Maps of point based data are all the rage in this open data landscape since most open datasets offer the location of a phenomena by latitude and longitude along with one or more characteristics. Often it’s just a location but that can still reveal insights when analysed and mapped effectively. A data set of all known locations of Starbucks may seem rather tedious because aren’t they on every street corner? Chris Meller took the data and David Yanofsky began mapping it revealing such gems as the location in the USA that is farthest from a Starbucks (Circle, in northeast Montana some 192 miles from the nearest Starbucks). There are 210 locations in Manhattan (slightly more than 6 per square mile) and if you drive from Boston to Philadelphia you’re never more than 10 miles from a Starbucks.
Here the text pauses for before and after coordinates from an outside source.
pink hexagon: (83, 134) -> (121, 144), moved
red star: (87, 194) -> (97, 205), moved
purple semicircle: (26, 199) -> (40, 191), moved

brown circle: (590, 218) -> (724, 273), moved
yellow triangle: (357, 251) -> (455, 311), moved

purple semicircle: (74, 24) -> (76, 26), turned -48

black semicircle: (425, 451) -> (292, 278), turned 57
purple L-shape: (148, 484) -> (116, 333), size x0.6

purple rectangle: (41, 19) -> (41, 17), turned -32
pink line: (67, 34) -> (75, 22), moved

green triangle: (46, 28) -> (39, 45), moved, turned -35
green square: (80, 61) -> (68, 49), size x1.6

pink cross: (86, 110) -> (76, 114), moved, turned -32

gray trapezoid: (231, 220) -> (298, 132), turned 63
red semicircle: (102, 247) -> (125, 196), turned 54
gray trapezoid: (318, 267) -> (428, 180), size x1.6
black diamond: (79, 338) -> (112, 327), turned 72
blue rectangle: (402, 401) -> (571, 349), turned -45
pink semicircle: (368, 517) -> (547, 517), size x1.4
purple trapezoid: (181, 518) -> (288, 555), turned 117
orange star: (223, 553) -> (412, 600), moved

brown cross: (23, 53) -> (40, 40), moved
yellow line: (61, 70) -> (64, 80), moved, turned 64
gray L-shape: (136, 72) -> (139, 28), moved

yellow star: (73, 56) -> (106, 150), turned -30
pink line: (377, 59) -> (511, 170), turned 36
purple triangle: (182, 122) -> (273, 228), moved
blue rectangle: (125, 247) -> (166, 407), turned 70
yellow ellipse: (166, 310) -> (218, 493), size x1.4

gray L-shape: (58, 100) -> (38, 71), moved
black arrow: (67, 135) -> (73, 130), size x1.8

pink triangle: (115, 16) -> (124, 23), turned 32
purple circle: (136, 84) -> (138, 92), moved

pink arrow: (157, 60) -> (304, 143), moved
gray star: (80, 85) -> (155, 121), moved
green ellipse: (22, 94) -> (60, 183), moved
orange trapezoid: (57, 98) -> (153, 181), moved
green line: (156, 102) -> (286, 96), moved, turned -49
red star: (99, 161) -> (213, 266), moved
Beyond the factoids, Yanofsky has created some simple yet effective maps to display his findings, such as a map of the USA with a single dot for each Starbucks that pretty much reflects a map of population density. Of more interest here is the small multiples example where he uses a circle of the same size and scale to display the pattern of Starbucks locations in 25 major world cities. The map is well balanced with a 5 x 5 grid of maps. Colours are stark with a Starbuck’s green dot signifying locations against a black background almost like a radar screen.
The map may be simple yet what Yanofsky does he does well. He maintains clarity through symbology, shows a single theme well and uses layout to create a balanced structure. Above all, he is showing comparisons so his maps are each projected properly and use a consistent scale. This is paramount in any mapping application that purports to support visual comparison. Without the correct structure the message can be severely distorted.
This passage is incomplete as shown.